Erdoğan’ın demokrasi ve hukuk açısından eksileri, demokrasi kültürü dersinden kırık notları elbette var.
Muhafazakârlığından, milliyetçiliğinden, radikal islamcı geçmişinden ara sıra nükseden ve beni rahatsız eden eğilimleri de eksik olmuyor.
Bunları yeri geldikçe bu köşede eleştirdim, eleştiriyorum. Ama bu eleştirilerden yola çıkarak Erdoğan’ı, Türkiye’de ‘korku imparatorluğu yaratmak’la suçlamaya kalkışmadım.
Böyle bir tutumun gerçeği yansıtmadığını, propaganda olarak fazlasıyla abartılı olduğunu ve geri tepebileceğini belirttim.
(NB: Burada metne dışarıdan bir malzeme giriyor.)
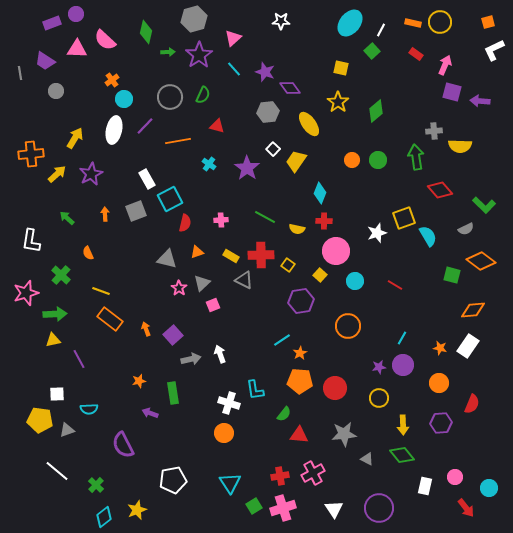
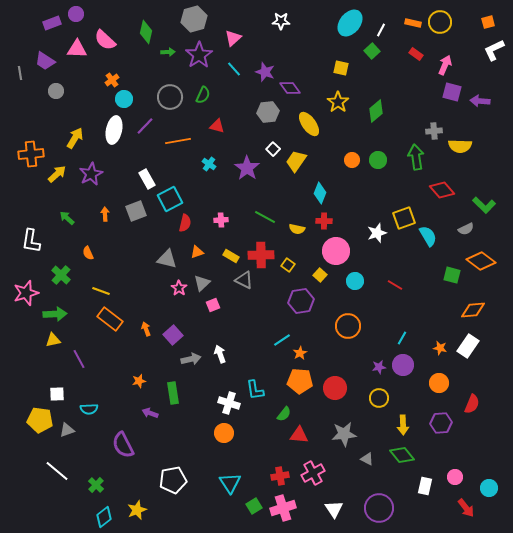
red diamond at (440, 190): moved 2 px right
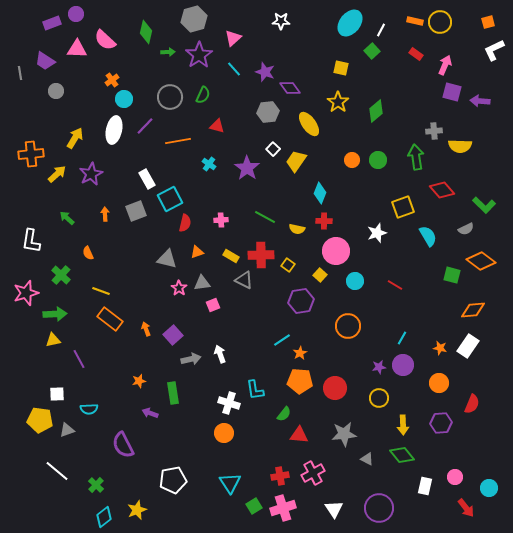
orange rectangle at (413, 23): moved 2 px right, 2 px up
yellow square at (404, 218): moved 1 px left, 11 px up
gray triangle at (202, 283): rotated 36 degrees clockwise
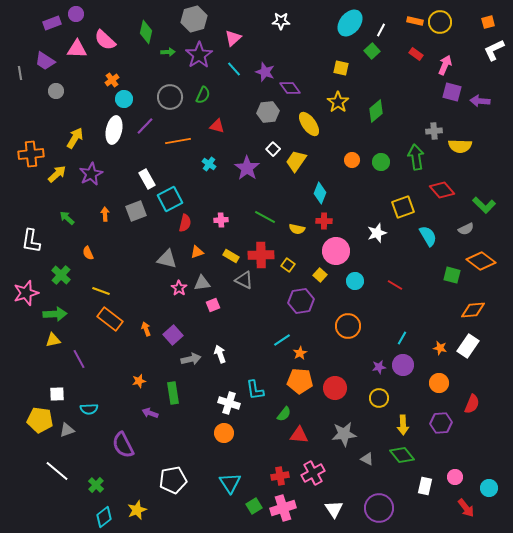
green circle at (378, 160): moved 3 px right, 2 px down
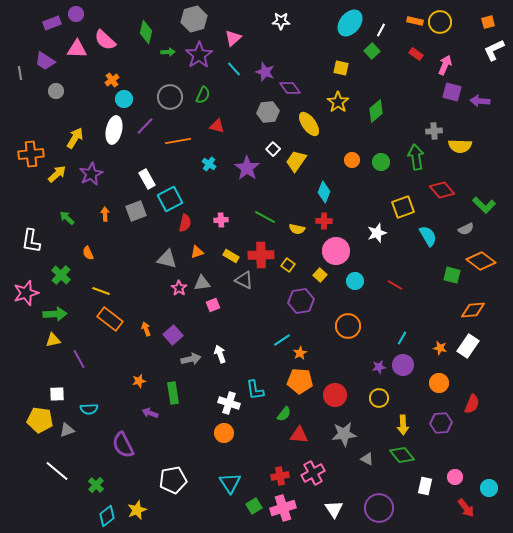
cyan diamond at (320, 193): moved 4 px right, 1 px up
red circle at (335, 388): moved 7 px down
cyan diamond at (104, 517): moved 3 px right, 1 px up
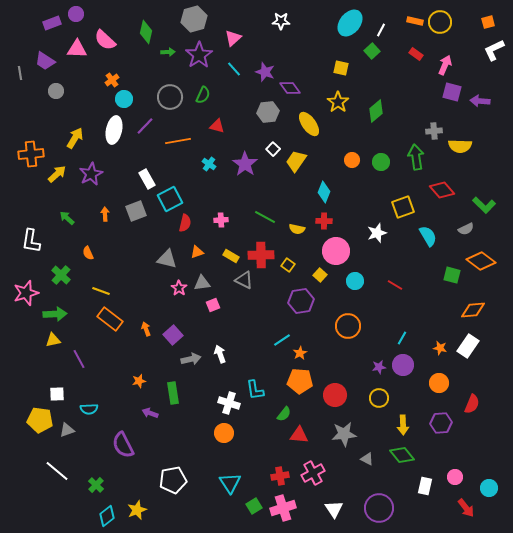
purple star at (247, 168): moved 2 px left, 4 px up
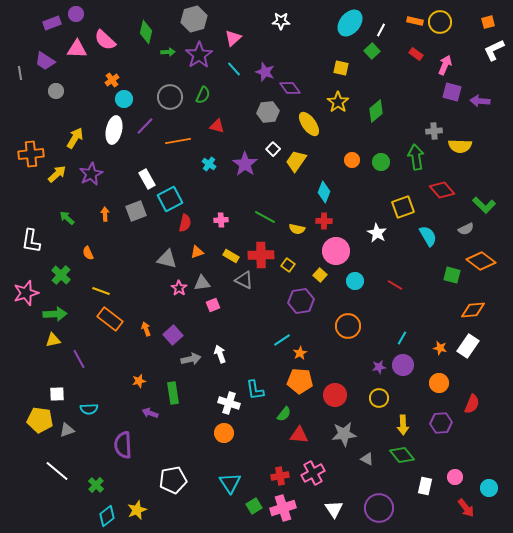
white star at (377, 233): rotated 24 degrees counterclockwise
purple semicircle at (123, 445): rotated 24 degrees clockwise
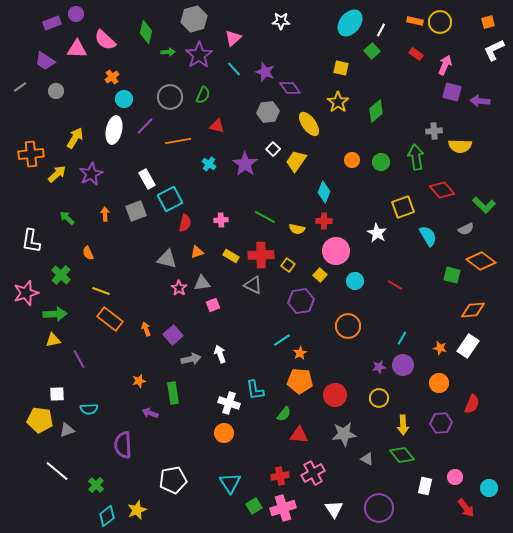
gray line at (20, 73): moved 14 px down; rotated 64 degrees clockwise
orange cross at (112, 80): moved 3 px up
gray triangle at (244, 280): moved 9 px right, 5 px down
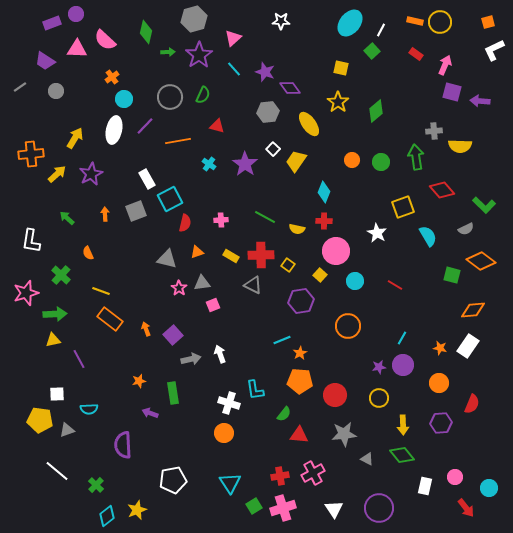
cyan line at (282, 340): rotated 12 degrees clockwise
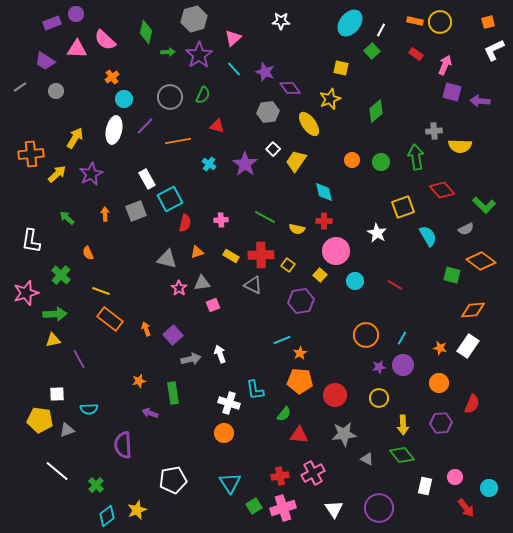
yellow star at (338, 102): moved 8 px left, 3 px up; rotated 15 degrees clockwise
cyan diamond at (324, 192): rotated 35 degrees counterclockwise
orange circle at (348, 326): moved 18 px right, 9 px down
Nitekim 12 Eylül’de geri tepti de...
Avrupa basınına bakıyorum.
Korku imparatorluğuna, sivil diktaya rastlamıyorum.
İngiliz Daily Telegraph gazetesi:
“AB, demokratik yollarla seçilmiş hükümetin ordu üzerindeki kontrolünü arttırdığı için reformları olumlu karşıladı.”
Yine İngiltere’den Times:
“Sonuç, Türkiye’nin askerci geleneğine büyük bir darbe...”
İngiliz Guardian:
“Seçmenler, yargıyı ciddi biçimde kısıtlayan ve silahlı güçleri sivil yönetime tabi tutacak değişiklikleri yüzde 58 oranında destekledi.”
Fransız Le Monde’dan:
“Erdoğan’ın daha fazla demokrasiye yönelik bir ilerleme olarak sunduğu anayasa değişikliği AB üyeliği için avantaj oluşturacak.”
Fransız Liberation gazetesi:
“Türklerden, laikliğin iki kalesi olan yargı ve ordunun gücünü sınırlayan bir adım...”
İtalya’dan La Repubblica gazetesi:
“Türkler, referandumda evet diyerek daha demokratik bir ülke olmayı seçti.”
İtalyan La Stampa gazetesi:
“Evet oyları, 1960’lardan itibaren sivil hayatı kontrolü altında tutan generallerin gücünü azaltacak.”
Yunan gazetesi Elefteros Tipos:
“Türkiye’de yavaş yavaş demokrasiye doğru...”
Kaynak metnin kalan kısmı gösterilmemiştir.